Author Topic: 24 bit multiplication (Read 19051 times)

ACagliano · « **Reply #15 on:** December 08, 2011, 03:11:20 pm »

Quote from: Xeda112358 on December 08, 2011, 11:36:34 am

Well I am almost positive that using my algorithm would require the use of RAM, even if you used all the shadow registers, too.

Can you help me, conceptually with doing math higher than 2 bytes? Maybe I'll write it myself.

Xeda112358 · « **Reply #16 on:** December 08, 2011, 03:54:25 pm »

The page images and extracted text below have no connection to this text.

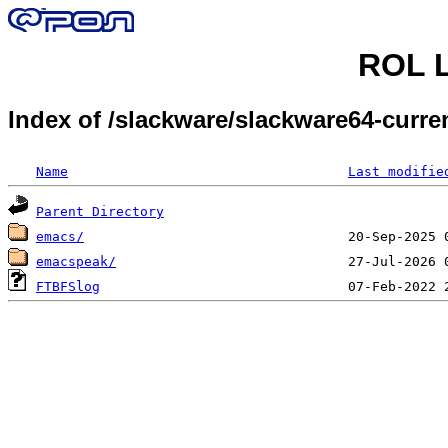
ROL L
Index of /slackware/slackware64-curr
Name
Last modifie
Parent Directory
emacs/
emacspeak/
FTBFSlog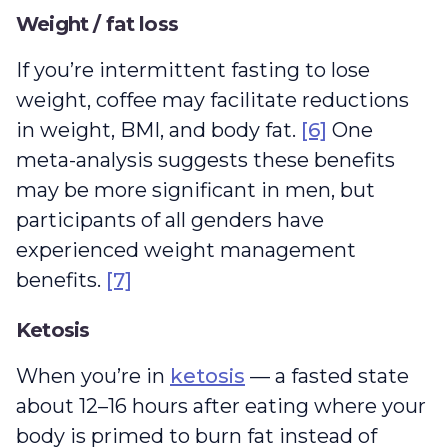
Weight / fat loss
If you’re intermittent fasting to lose
weight, coffee may facilitate reductions
in weight, BMI, and body fat.
[6]
One
meta-analysis suggests these benefits
may be more significant in men, but
participants of all genders have
experienced weight management
benefits.
[7]
Ketosis
When you’re in
ketosis
— a fasted state
about 12–16 hours after eating where your
body is primed to burn fat instead of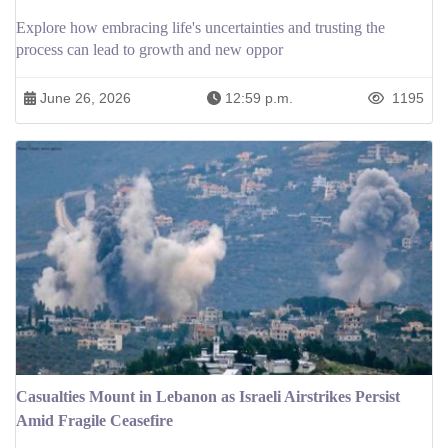
Explore how embracing life's uncertainties and trusting the
process can lead to growth and new oppor
June 26, 2026
12:59 p.m.
1195
Casualties Mount in Lebanon as Israeli Airstrikes Persist
Amid Fragile Ceasefire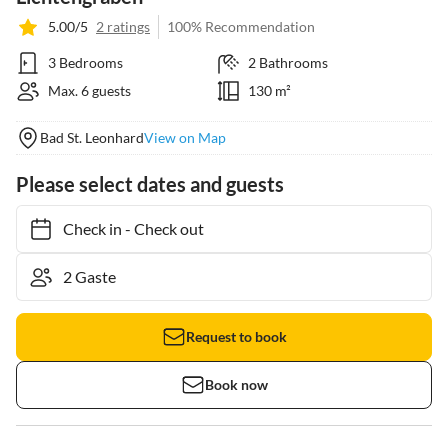
5.00/5
2 ratings
100% Recommendation
3 Bedrooms
2 Bathrooms
Max. 6 guests
130 m²
Bad St. Leonhard
View on Map
Please select dates and guests
Check in
-
Check out
Request to book
Book now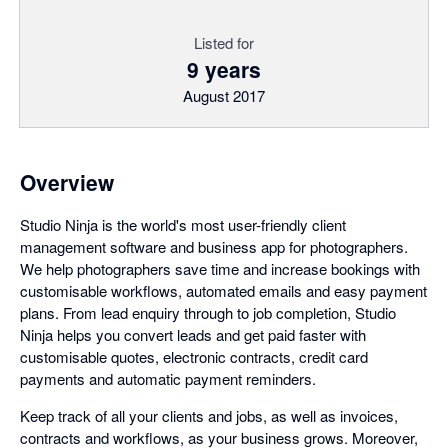
Listed for
9 years
August 2017
Overview
Studio Ninja is the world's most user-friendly client
management software and business app for photographers.
We help photographers save time and increase bookings with
customisable workflows, automated emails and easy payment
plans. From lead enquiry through to job completion, Studio
Ninja helps you convert leads and get paid faster with
customisable quotes, electronic contracts, credit card
payments and automatic payment reminders.
Keep track of all your clients and jobs, as well as invoices,
contracts and workflows, as your business grows. Moreover,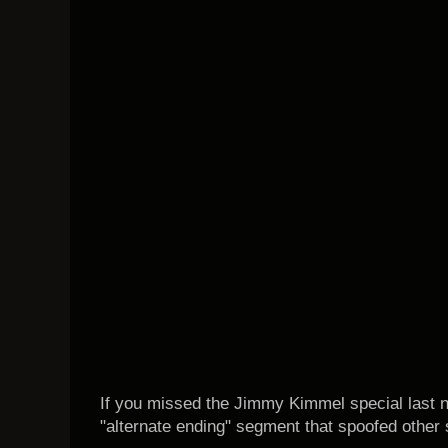
If you missed the Jimmy Kimmel special last ni
"alternate ending" segment that spoofed other 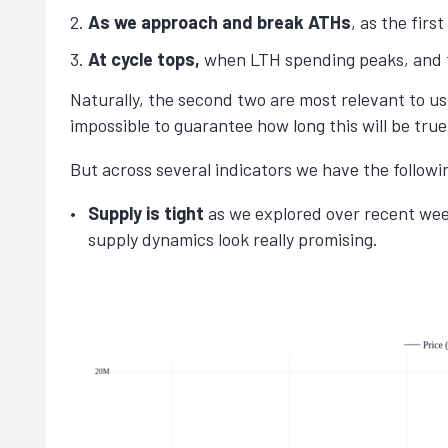
As we approach and break ATHs
, as the firs
At cycle tops,
when LTH spending peaks, and t
Naturally, the second two are most relevant to us
impossible to guarantee how long this will be tru
But across several indicators we have the follow
Supply is tight
as we explored over recent wee
supply dynamics look really promising.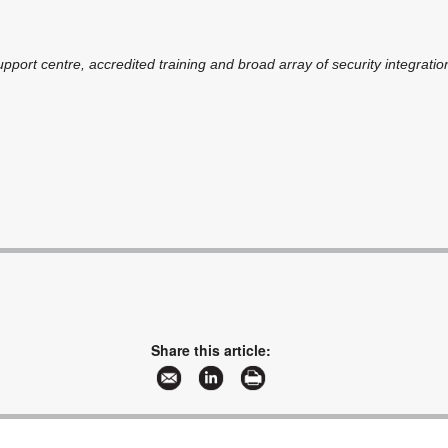
pport centre, accredited training and broad array of security integratio
Share this article: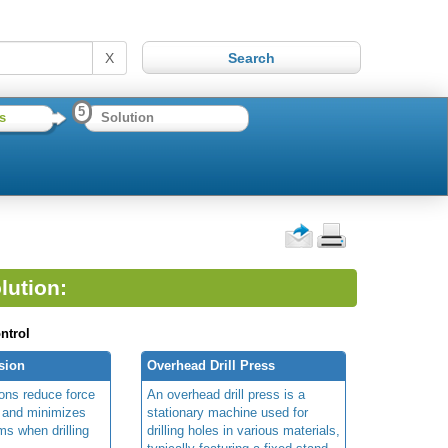
X
5
s
Solution
lution:
ntrol
nsion
Overhead Drill Press
sions reduce force
An overhead drill press is a
r and minimizes
stationary machine used for
rms when drilling
drilling holes in various materials,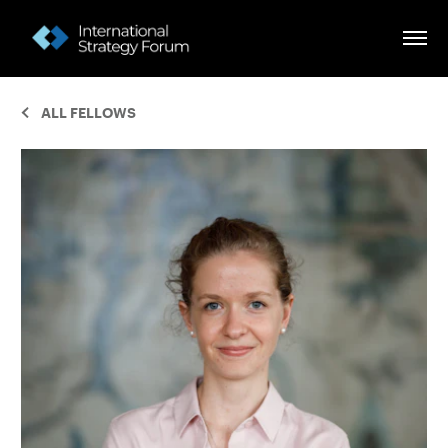
ALL FELLOWS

Okay, here is some pseudo code for an algorithm that will always work and is fast (each cycle gives the next digit):

Code: [Select]

     0→A
     0→D          ;This is where the result will go
     0→C          ;This is a carry
     For(B,1,12)  ;12 is half the number of input bits
     D+D→D        ;We want to shift D left
     D+D+1→C      ;The difference of consecutive squares?
     A<<E         ;rotate E left, then rotate the carry into A
     A<<E         ;In z80, "rlc e \ rla"
     If A>=C      ;If A is greater than or equal to C
       D+1→D
       A-C→A
     End
;You will need an input       (24 bits in the above example)
;You will need an output      (12 bits in the above example)
;You will need a counter      (4 bits in the above example)
;You will need an accumulator (24 bits in the above example)
;You will need a carry        (13 bits in the above example)
;
;You will need at least       (77 bits in the above example)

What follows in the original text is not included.